We call on the authorities to keep their promises and allow the
immediate reappearance of the Khartoum Monitor, which has already been
suspended for a total of more than six months this year.” (Reporters Without
Borders, Press Release, December 3, 2003)

This is a regime that will hardly warm quickly to the idea of
legitimate opposition, and yet the terms of any peace agreement will require
precisely the tolerance of such political opposition. We might well ask,
for example, whether the comments of John Garang, as Vice President of
post-war Sudan, will be allowed to be published freely in Sudan. If he
calls the war in Darfur immoral and in need of political, not military
settlement, will his voice be allowed to be reported?

[2] Darfur

Darfur has rapidly, if largely invisibly, become a critical issue on
Sudan’s political, military, and diplomatic landscape. It is also, in
the view of the United Nations, rapidly becoming the greatest
humanitarian crisis in all of Africa.
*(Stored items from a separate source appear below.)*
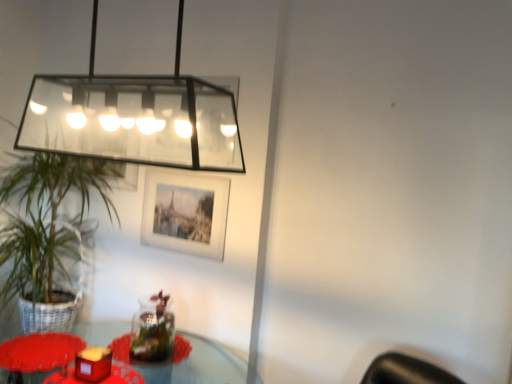 Question: From the image's perspective, is clear glass rectangular light fixture at upper left under green leafy plant at left?

Choices:
 (A) no
 (B) yes

Answer: (A)

Question: Is clear glass rectangular light fixture at upper left at the right side of green leafy plant at left?

Choices:
 (A) yes
 (B) no

Answer: (A)

Question: Is clear glass rectangular light fixture at upper left smaller than green leafy plant at left?

Choices:
 (A) yes
 (B) no

Answer: (A)

Question: Does clear glass rectangular light fixture at upper left lie behind green leafy plant at left?

Choices:
 (A) yes
 (B) no

Answer: (B)

Question: From a real-world perspective, is clear glass rectangular light fixture at upper left positioned over green leafy plant at left based on gravity?

Choices:
 (A) no
 (B) yes

Answer: (B)

Question: Is the position of clear glass rectangular light fixture at upper left less distant than that of green leafy plant at left?

Choices:
 (A) yes
 (B) no

Answer: (A)

Question: Does clear glass rectangular light fixture at upper left come in front of translucent glass table at lower left?

Choices:
 (A) yes
 (B) no

Answer: (A)

Question: From the image's perspective, is clear glass rectangular light fixture at upper left above translucent glass table at lower left?

Choices:
 (A) no
 (B) yes

Answer: (B)

Question: Is clear glass rectangular light fixture at upper left wider than translucent glass table at lower left?

Choices:
 (A) no
 (B) yes

Answer: (A)

Question: Is translucent glass table at lower left inside clear glass rectangular light fixture at upper left?

Choices:
 (A) no
 (B) yes

Answer: (A)

Question: Can you confirm if clear glass rectangular light fixture at upper left is taller than translucent glass table at lower left?

Choices:
 (A) no
 (B) yes

Answer: (B)

Question: Is clear glass rectangular light fixture at upper left positioned beyond the bounds of translucent glass table at lower left?

Choices:
 (A) yes
 (B) no

Answer: (A)

Question: Can you confirm if green leafy plant at left is thinner than matte red candle at lower left?

Choices:
 (A) no
 (B) yes

Answer: (A) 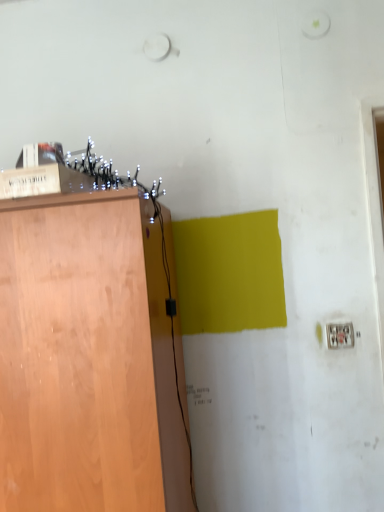 The width and height of the screenshot is (384, 512). Find the location of `wooden cabinet at left`. wooden cabinet at left is located at coordinates (87, 358).

Describe the element at coordinates (87, 358) in the screenshot. I see `wooden cabinet at left` at that location.

Where is `wooden cabinet at left`? wooden cabinet at left is located at coordinates (87, 358). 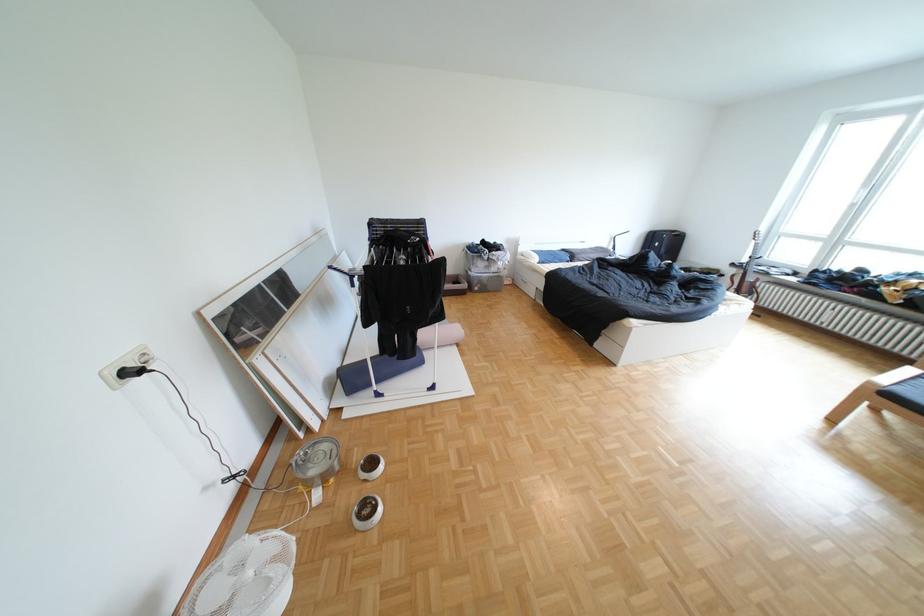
Indeed, United Nations Emergency Relief
Coordinator Jan Egeland said yesterday:

“The humanitarian situation in Darfur has quickly become one of the
worst in the world. Access to people in need is blocked by the parties in
conflict and now, as the need for aid grows, stocks of relief materials
are dwindling,” [Egeland is also Under-Secretary-General in charge of
the UN Office for the Coordination of Humanitarian Affairs (OCHA)].
[UN News Center, December 5, 2003]

The sheer scale of the disaster is escalating in numbers that are
terrifying in their human implications:

“Fighting between forces loyal to the Government of Sudan and the main
rebel Sudan Liberation Movement/Army (SLM/A) escalated in the Darfur
areas last March and drove 670,000 people to join an earlier 200,000
internally displace persons (IDPs). Some 70,000 of them fled across the
border into Chad, where they lack basic supplies, OCHA said.” [UN News
Center, December 5, 2003]

Reports from other humanitarian organizations that have conducted
assessments in Darfur show highly alarming rates of malnutrition in various
populations. This occurs against a backdrop of Khartoum’s severe
restrictions on and outright denial of humanitarian assistance, and an
unwillingness to allow the international community any meaningful diplomatic
role or observational role on the ground. Many thousands have died and
many tens of thousands may die soon. A UN report of November 30, 2003
notes that 299 deaths were registered in one week alone in
mid-September among Internally Displaced Persons at Kebkabiya, a single camp of
about 30,000 people in southern Darfur.

At the same time, Khartoum has clearly decided to resolve the issues
that have produced the crisis in Darfur by military means. Despite the
nominal cease-fire Khartoum signed on September 3, 2003, and it
extension for a month on November 4, 2003, the regime gives no sign of reining
in its Arab militia (the Janjaweed). On the contrary, militia activity
has grown rapidly in recent months according to yet another UN account,
especially in western Darfur. Neither the Sudan Liberation Army (SLA)
nor the uneasily allied Justice and Equality Movement (JEM) see
anything but military options, given Khartoum’s brutal resolve.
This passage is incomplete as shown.